=== Begin Enclosure ===

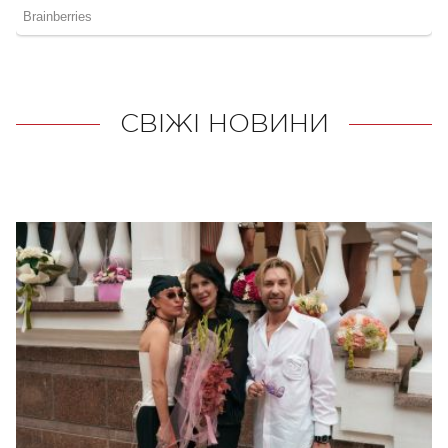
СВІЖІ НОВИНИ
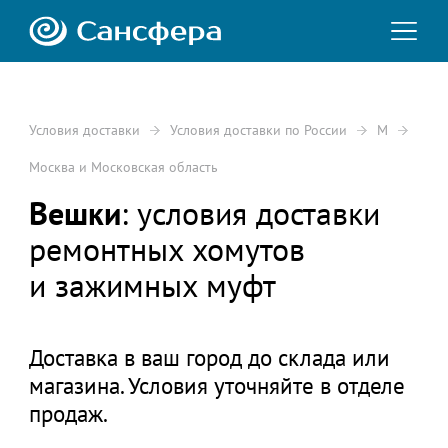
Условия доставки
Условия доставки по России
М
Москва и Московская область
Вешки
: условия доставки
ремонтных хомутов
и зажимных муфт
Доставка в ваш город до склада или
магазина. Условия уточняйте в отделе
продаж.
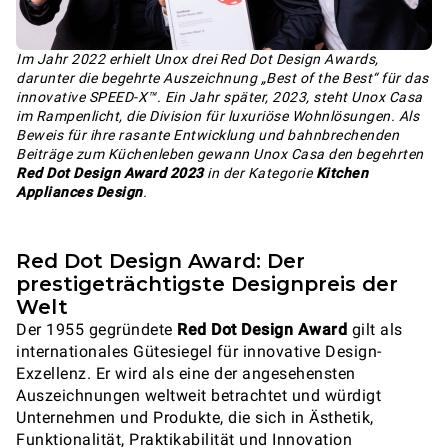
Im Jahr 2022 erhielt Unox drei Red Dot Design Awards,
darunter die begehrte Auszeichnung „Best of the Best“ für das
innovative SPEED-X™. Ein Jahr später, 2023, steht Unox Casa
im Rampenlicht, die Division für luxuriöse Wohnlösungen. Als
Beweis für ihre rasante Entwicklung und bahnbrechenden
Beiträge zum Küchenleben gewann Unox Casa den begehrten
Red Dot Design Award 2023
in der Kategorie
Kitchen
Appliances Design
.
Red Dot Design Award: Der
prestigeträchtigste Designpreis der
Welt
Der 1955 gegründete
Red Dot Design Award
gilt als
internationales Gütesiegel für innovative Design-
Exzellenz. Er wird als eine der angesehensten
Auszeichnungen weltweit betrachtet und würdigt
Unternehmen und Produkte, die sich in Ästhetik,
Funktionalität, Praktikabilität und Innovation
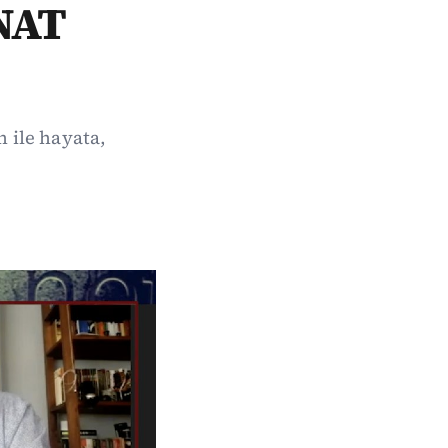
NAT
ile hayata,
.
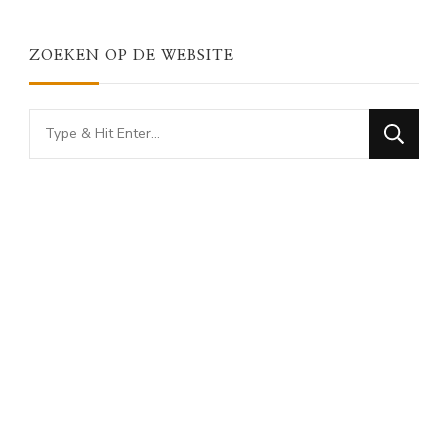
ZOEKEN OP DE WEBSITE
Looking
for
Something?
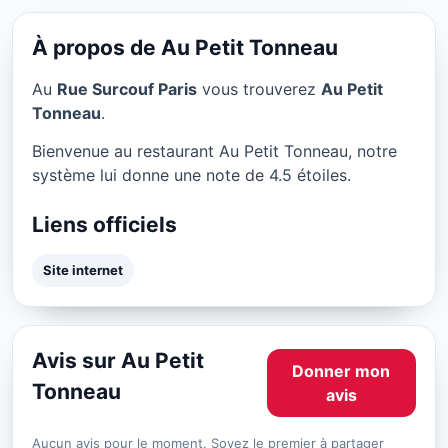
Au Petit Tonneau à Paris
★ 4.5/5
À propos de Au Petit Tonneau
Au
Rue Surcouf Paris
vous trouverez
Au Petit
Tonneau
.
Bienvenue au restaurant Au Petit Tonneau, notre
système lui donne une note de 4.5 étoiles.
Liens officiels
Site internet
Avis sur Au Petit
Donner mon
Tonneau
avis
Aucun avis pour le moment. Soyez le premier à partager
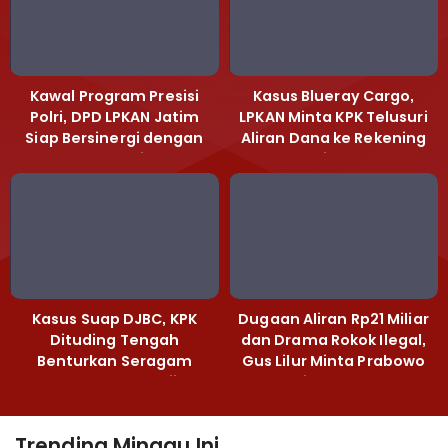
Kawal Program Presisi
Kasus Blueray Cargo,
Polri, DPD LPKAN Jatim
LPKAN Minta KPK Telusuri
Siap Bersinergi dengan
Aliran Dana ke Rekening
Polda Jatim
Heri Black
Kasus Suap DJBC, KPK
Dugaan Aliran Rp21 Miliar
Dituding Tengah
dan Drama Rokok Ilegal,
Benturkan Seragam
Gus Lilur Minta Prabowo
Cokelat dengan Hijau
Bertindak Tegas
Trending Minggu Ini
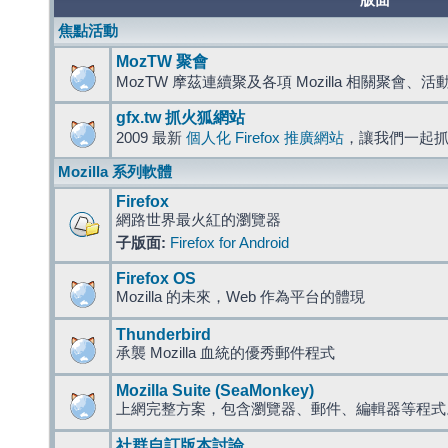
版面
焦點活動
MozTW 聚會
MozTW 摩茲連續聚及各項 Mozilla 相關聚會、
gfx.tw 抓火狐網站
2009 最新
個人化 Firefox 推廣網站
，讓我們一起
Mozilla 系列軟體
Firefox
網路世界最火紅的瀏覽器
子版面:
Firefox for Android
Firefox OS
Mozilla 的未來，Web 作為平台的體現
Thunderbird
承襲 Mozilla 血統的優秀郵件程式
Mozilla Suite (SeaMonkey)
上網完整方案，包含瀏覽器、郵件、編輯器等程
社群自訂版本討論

=== End Enclosure ===
=== Begin Enclosure ===

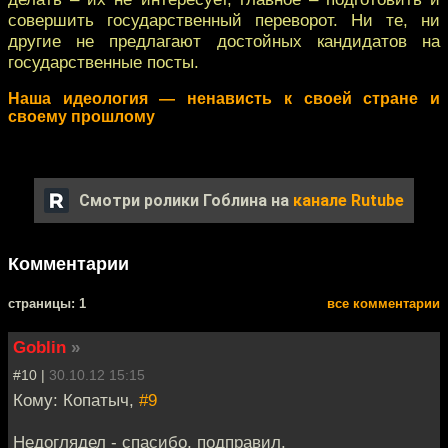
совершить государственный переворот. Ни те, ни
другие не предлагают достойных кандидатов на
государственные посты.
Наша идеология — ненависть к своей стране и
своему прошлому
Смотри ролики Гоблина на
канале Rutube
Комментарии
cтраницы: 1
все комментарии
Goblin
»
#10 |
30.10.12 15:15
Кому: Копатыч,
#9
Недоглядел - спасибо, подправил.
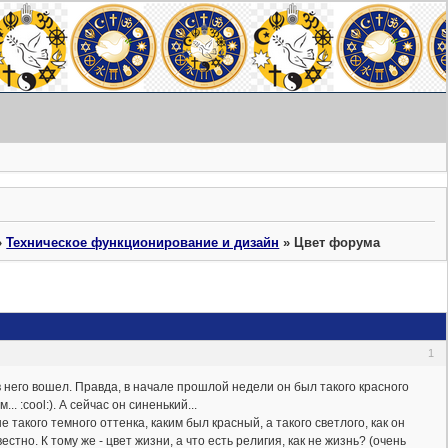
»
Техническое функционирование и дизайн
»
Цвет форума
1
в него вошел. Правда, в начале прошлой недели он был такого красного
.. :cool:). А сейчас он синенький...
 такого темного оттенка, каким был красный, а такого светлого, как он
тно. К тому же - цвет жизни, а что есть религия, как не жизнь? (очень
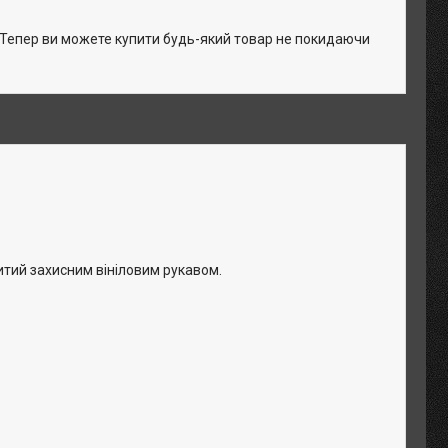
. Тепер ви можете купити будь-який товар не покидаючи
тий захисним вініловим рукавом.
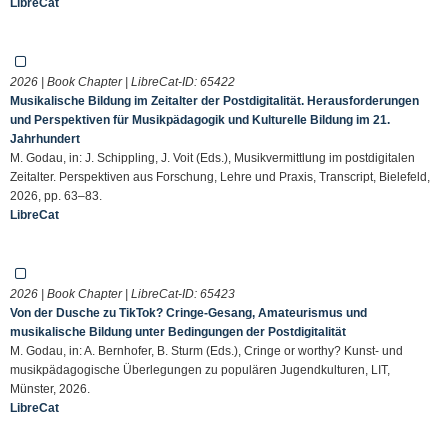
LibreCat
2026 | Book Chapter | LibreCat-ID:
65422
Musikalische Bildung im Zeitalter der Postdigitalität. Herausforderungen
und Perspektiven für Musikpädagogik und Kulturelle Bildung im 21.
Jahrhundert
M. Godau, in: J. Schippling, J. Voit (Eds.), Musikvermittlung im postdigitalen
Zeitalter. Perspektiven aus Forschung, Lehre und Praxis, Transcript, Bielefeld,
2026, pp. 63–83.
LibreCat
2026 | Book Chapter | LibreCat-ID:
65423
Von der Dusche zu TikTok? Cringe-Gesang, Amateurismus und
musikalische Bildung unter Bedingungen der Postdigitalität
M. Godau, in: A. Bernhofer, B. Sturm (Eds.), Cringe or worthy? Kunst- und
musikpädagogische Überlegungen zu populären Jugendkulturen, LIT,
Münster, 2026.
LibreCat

=== End Enclosure ===

- **INSTRUCTIONS FOR THE TASK**:
Take each line above that contains "Postdigitalität" and copy it out.

- **RESPONSE TO THE TASK**:
Musikalische Bildung im Zeitalter der Postdigitalität. Herausforderungen
musikalische Bildung unter Bedingungen der Postdigitalität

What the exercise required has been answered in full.